BÖLÜM-5

15 1 0
                                    

          Sabah erkenden aşağıya inip posta kutusunu boşalttığına sevindi Sina. Adam posta kutusunu boş görmüştü. Masadan kalkıp odada dolaşarak düşünmeye başladı. Adamlar fiziki takibe başladığına göre teknik takibe çoktan başlamış olmalıydı. Cep telefonu üç gün önce Kıyafetlerini verdiği temizlik firmasını aramak için kullanmıştı. Data takibi yapılması mümkün değildi çünkü komşuların internet ağını kullanıyordu. E-Maillerine girmeleri ise haftalar alırdı. Adamların görüntüsünü alıp almadıklarından emin değildi.

          Artık güvende olmadığına karar verdi. Babasının mesajında söylediği gibi Amerika'da kayıp olmalıydı. Fikirler zinciri vagon olup tek tek lokomotifin ardına dizilmeye başlasa da hepsini bir şekilde saçma buldu. En güvendiği kişiden dadısı Helen Mona WHİTNEY' den yardım istemeye karar verdi. Dalgınlıkla telefona uzanıp numaraları çevirmeye başlamıştı ki hemen vazgeçti. Telefonunun dinlenme ihtimalini düşünerek ahizeyi hemen yerine bıraktı. Ne yapacağını düşünürken yukarıdan Bayan HALLOWAY 'ın ayak seslerini duyunca yüzü gülümsemeyle aydınlandı.
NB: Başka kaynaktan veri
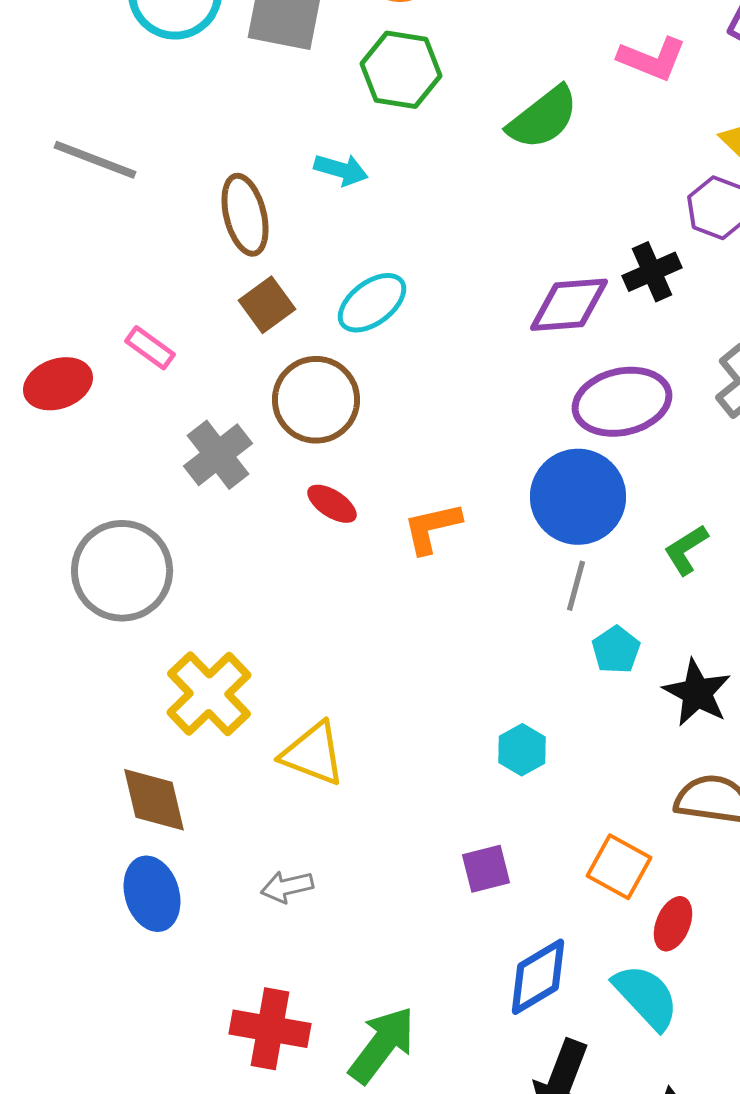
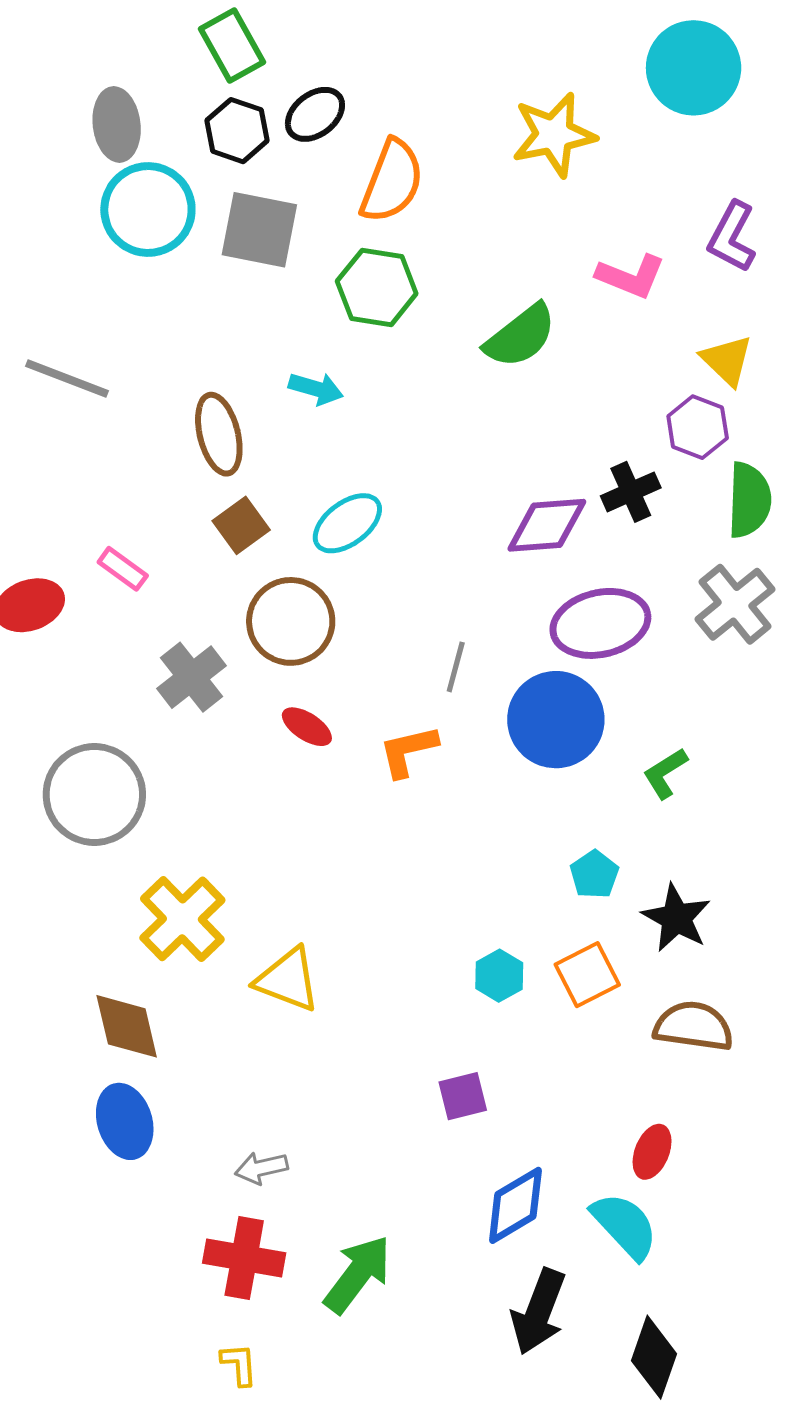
gray line: (576, 586) -> (456, 667), moved
orange square: (619, 867) -> (587, 975), moved, turned 34
gray arrow: (287, 887) -> (261, 1168), moved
          Web kameradan adamları kontrol edip yukarıya çıkarak Bayan HALLOWAY' ın kapısını çaldı. Yüzüne en şirin gülümsemesini ekleyerek beklemeye başladı. Bayan HALLOWAY kapıyı zincirin izin verdiği ölçüde aralayarak aradan bakınca Sina " Merhaba Bayan HALLOWAY izin verirseniz telefonunuzu kullanabilir miyim? Galiba benimki arızalandı" dedi.

          Bayan HALLOWAY zinciri çıkarıp gülümseyerek kapıyı açtı. " Elbetti benim tatlı güzel kızım gel içeriye. Birkaç gündür evden çıkmıyorsun merak ettim. İyi misin canım?" dedi sevecen bakışlarıyla Sina'yı incelerken. " Ah Bayan HALLOWAY ne kadar tatlısınız. Merak etmeyin çok iyiyim. Biliyorsunuz birkaç gün önce mezun oldum çalışmalarımı düzenliyordum" diye cevap verdi.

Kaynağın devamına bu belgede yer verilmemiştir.